=== Begin Enclosure ===
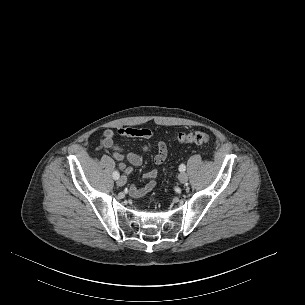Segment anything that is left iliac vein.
I'll return each mask as SVG.
<instances>
[{
  "label": "left iliac vein",
  "instance_id": "obj_1",
  "mask_svg": "<svg viewBox=\"0 0 305 305\" xmlns=\"http://www.w3.org/2000/svg\"><path fill=\"white\" fill-rule=\"evenodd\" d=\"M178 179L181 183H186L188 180V175L185 172H181L178 176Z\"/></svg>",
  "mask_w": 305,
  "mask_h": 305
}]
</instances>
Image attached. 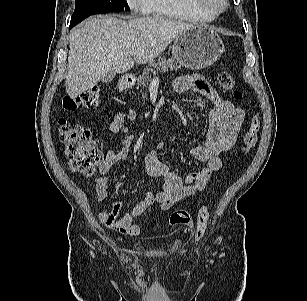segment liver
<instances>
[{"mask_svg":"<svg viewBox=\"0 0 307 301\" xmlns=\"http://www.w3.org/2000/svg\"><path fill=\"white\" fill-rule=\"evenodd\" d=\"M193 27L161 16L122 20L92 18L70 34L66 92L76 98L96 86L103 75L125 73L158 57L183 31ZM131 51H137L134 59Z\"/></svg>","mask_w":307,"mask_h":301,"instance_id":"obj_1","label":"liver"}]
</instances>
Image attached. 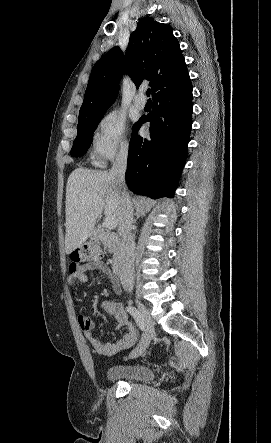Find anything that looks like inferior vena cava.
<instances>
[{"mask_svg": "<svg viewBox=\"0 0 271 443\" xmlns=\"http://www.w3.org/2000/svg\"><path fill=\"white\" fill-rule=\"evenodd\" d=\"M128 146H121L120 154L116 156L112 170L109 172L117 190L120 192L121 220L118 231L121 235L119 249L115 257V269L120 277L123 289L131 291L134 282L135 241L131 235L133 223V208L128 192H126L125 172L127 168Z\"/></svg>", "mask_w": 271, "mask_h": 443, "instance_id": "1", "label": "inferior vena cava"}]
</instances>
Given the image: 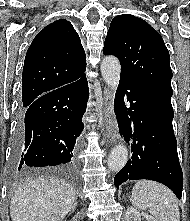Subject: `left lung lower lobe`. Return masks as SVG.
<instances>
[{
  "mask_svg": "<svg viewBox=\"0 0 190 221\" xmlns=\"http://www.w3.org/2000/svg\"><path fill=\"white\" fill-rule=\"evenodd\" d=\"M171 97L166 91L120 79L115 112L120 134L131 143L132 158L115 176L117 188L127 180L149 179L166 185L181 198L183 173L172 126Z\"/></svg>",
  "mask_w": 190,
  "mask_h": 221,
  "instance_id": "1",
  "label": "left lung lower lobe"
}]
</instances>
=== End Enclosure ===
WORK INSTRUCTIONS:
Where a line above holds the string "viewBox", show that line.

EXERCISE SOLUTION:
  "mask_svg": "<svg viewBox=\"0 0 305 305\" xmlns=\"http://www.w3.org/2000/svg\"><path fill=\"white\" fill-rule=\"evenodd\" d=\"M178 179L181 183H186L188 180V175L185 172H181L178 176Z\"/></svg>",
[{"mask_svg":"<svg viewBox=\"0 0 307 301\" xmlns=\"http://www.w3.org/2000/svg\"><path fill=\"white\" fill-rule=\"evenodd\" d=\"M193 27L161 16L122 20L92 18L70 34L66 92L76 98L96 86L103 75L125 73L158 57L183 31ZM131 51H137L134 59Z\"/></svg>","mask_w":307,"mask_h":301,"instance_id":"obj_1","label":"liver"}]
[{"mask_svg": "<svg viewBox=\"0 0 271 443\" xmlns=\"http://www.w3.org/2000/svg\"><path fill=\"white\" fill-rule=\"evenodd\" d=\"M128 146H121L120 154L116 156L112 170L109 172L117 190L120 192L121 220L118 231L121 235L119 249L115 257V269L120 277L123 289L131 291L134 282L135 241L131 235L133 223V208L128 192H126L125 172L127 168Z\"/></svg>", "mask_w": 271, "mask_h": 443, "instance_id": "1", "label": "inferior vena cava"}]
  "mask_svg": "<svg viewBox=\"0 0 190 221\" xmlns=\"http://www.w3.org/2000/svg\"><path fill=\"white\" fill-rule=\"evenodd\" d=\"M171 97L166 91L120 79L115 112L120 134L131 143L132 158L115 176L117 188L127 180L149 179L166 185L181 198L183 173L172 126Z\"/></svg>",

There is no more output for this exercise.